The listing below is the input. Say how many of its lines contain "team", giving the number alone.
Provided information Block Start
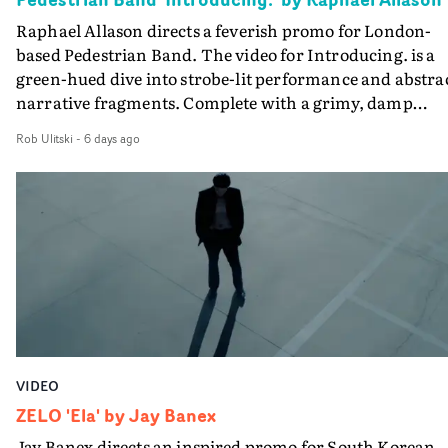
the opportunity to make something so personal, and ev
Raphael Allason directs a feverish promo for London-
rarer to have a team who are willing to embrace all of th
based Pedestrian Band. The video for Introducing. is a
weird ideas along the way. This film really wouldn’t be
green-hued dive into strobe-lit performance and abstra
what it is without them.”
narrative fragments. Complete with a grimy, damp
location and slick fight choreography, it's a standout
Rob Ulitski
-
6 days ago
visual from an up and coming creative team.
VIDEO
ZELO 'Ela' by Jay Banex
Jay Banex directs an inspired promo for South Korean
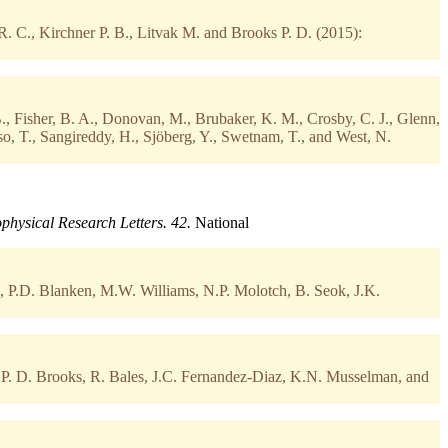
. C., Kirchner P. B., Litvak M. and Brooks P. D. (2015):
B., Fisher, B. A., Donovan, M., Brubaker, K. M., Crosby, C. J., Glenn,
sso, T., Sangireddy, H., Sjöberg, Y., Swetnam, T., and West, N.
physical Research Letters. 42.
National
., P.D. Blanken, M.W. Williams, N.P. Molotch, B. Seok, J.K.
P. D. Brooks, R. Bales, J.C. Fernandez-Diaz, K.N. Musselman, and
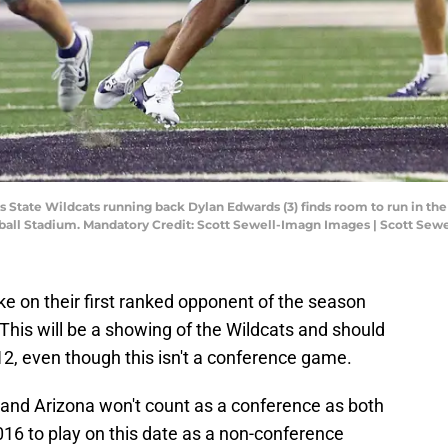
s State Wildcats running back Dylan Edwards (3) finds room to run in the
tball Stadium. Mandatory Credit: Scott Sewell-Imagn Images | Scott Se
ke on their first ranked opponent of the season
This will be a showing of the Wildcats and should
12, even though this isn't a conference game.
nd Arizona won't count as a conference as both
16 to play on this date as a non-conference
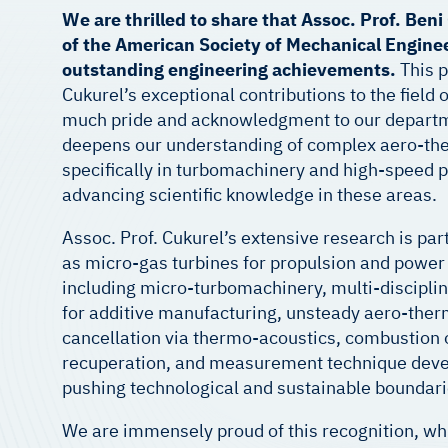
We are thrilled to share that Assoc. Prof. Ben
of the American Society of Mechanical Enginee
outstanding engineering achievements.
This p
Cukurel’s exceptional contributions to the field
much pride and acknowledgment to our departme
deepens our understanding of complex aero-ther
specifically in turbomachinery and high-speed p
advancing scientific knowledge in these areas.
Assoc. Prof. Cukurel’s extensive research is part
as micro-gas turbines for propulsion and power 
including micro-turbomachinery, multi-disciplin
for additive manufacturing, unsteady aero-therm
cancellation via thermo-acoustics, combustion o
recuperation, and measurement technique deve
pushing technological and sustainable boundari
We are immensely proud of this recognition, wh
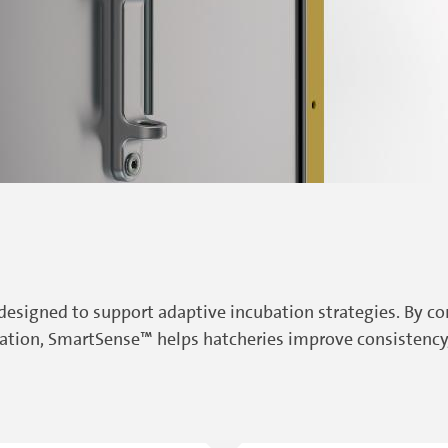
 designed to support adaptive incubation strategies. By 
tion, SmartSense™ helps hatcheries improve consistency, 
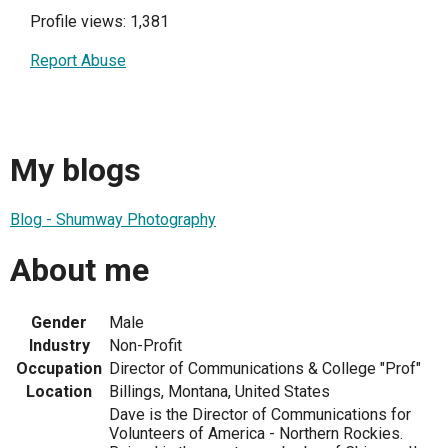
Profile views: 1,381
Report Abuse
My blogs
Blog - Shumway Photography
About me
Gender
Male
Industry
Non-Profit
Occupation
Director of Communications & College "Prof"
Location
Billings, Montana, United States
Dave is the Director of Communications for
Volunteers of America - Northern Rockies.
Provided information Block End
• [Exercise output]
2